IX. En definitiva, de aceptarse mi voto, correspondería: 1) Confirmar el fallo recurrido y elevar el monto de la condena a la suma de $ 553.484,03 (Pesos quinientos cincuenta y tres mil cuatrocientos ochenta y cuatro con tres centavos) cantidad que se acrecentará con la adición de los intereses conforme lo dispuesto en anterior instancia; 2) Costas de Primera Instancia a cargo de la parte demandada (art. 68 CPCCN); 3) Regular los honorarios de instancia anterior, a favor de la representación letrada de la parte actora, de la parte demandada y de la perito contadora, en el (%), (%) y (%), respectivamente, porcentajes a calcular sobre el capital de condena, incluidos los intereses; 4) Costas y honorarios de Alzada conforme se establece en el considerando VIII).

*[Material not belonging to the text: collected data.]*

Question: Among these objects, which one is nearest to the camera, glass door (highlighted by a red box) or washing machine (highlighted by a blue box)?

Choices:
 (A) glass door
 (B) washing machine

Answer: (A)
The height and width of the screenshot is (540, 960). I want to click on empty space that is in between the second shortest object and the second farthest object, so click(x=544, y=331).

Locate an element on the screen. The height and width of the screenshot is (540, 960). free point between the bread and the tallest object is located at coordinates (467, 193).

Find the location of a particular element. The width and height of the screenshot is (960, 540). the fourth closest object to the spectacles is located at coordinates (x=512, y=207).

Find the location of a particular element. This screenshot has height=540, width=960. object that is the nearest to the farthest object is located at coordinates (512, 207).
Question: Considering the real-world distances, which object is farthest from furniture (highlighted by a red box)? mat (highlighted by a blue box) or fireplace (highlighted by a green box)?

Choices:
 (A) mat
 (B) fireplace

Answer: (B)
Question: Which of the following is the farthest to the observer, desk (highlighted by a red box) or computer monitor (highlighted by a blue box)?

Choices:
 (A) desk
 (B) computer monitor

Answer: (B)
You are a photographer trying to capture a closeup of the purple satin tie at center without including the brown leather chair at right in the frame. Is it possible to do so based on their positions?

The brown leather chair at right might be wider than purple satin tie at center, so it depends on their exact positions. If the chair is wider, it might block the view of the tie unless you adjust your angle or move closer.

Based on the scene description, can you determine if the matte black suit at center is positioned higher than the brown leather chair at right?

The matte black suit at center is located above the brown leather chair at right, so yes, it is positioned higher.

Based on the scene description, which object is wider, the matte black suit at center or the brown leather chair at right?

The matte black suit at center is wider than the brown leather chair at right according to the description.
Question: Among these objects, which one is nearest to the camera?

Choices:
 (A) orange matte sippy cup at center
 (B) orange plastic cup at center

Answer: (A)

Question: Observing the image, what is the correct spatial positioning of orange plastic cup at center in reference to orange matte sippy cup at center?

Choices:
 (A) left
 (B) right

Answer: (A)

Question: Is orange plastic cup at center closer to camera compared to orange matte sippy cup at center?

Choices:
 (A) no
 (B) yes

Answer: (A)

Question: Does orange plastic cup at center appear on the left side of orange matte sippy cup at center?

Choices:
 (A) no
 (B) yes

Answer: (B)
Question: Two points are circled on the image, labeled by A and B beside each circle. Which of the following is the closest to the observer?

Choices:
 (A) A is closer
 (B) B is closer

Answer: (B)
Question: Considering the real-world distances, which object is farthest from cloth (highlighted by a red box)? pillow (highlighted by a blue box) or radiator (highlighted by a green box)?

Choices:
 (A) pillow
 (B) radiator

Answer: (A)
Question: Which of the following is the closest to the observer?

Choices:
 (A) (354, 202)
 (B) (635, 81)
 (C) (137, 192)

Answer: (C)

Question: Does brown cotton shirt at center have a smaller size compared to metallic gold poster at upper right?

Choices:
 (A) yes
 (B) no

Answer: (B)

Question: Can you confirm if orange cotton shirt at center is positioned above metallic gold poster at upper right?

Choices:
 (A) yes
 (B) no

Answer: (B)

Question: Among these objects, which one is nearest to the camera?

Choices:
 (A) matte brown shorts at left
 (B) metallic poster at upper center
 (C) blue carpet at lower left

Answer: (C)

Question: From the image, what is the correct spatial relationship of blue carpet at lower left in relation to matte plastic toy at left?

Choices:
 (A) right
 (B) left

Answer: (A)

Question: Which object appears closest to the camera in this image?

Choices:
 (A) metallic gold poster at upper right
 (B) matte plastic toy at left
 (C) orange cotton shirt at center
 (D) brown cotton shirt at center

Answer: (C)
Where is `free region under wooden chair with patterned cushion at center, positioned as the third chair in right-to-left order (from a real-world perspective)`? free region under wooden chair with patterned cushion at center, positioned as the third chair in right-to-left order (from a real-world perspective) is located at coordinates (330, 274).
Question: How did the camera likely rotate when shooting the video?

La Dra. María Cecilia Hockl dijo: Que adhiere al voto que antecede, por compartir sus fundamentos y conclusiones.

A mérito de lo que resulta del precedente acuerdo, SE RESUELVE: 1) Confirmar el fallo recurrido y elevar el monto de la condena a la suma de $ 553.484,03 (Pesos quinientos cincuenta y tres mil cuatrocientos ochenta y cuatro con tres centavos) cantidad que se acrecentará con la adición de los intereses conforme lo dispuesto en anterior instancia; 2) Costas de Primera Instancia a cargo de la parte demandada (art. 68 CPCCN); 3) Regular los honorarios de instancia anterior, a favor de la representación letrada de la parte actora, de la parte demandada y de la perito contadora, en el (%), (%) y (%), respectivamente, porcentajes a calcular sobre el capital de condena, incluidos los intereses; 4) Costas y honorarios de Alzada conforme se establece en el considerando VIII); 5) Hacer saber a las partes que, de conformidad con lo establecido en las Acordadas Nro. 11/14 de fecha 29/04/14 y Nro. 3/15 de fecha 19/2/2015 de la CSJN, deberán adjuntar copias digitalizadas de las presentaciones que efectúen, bajo apercibimiento de tenerlas por no presentadas.

Regístrese, notifíquese, oportunamente comuníquese (art.4º, Acordada CSJN Nº 15/13) y devuélvase.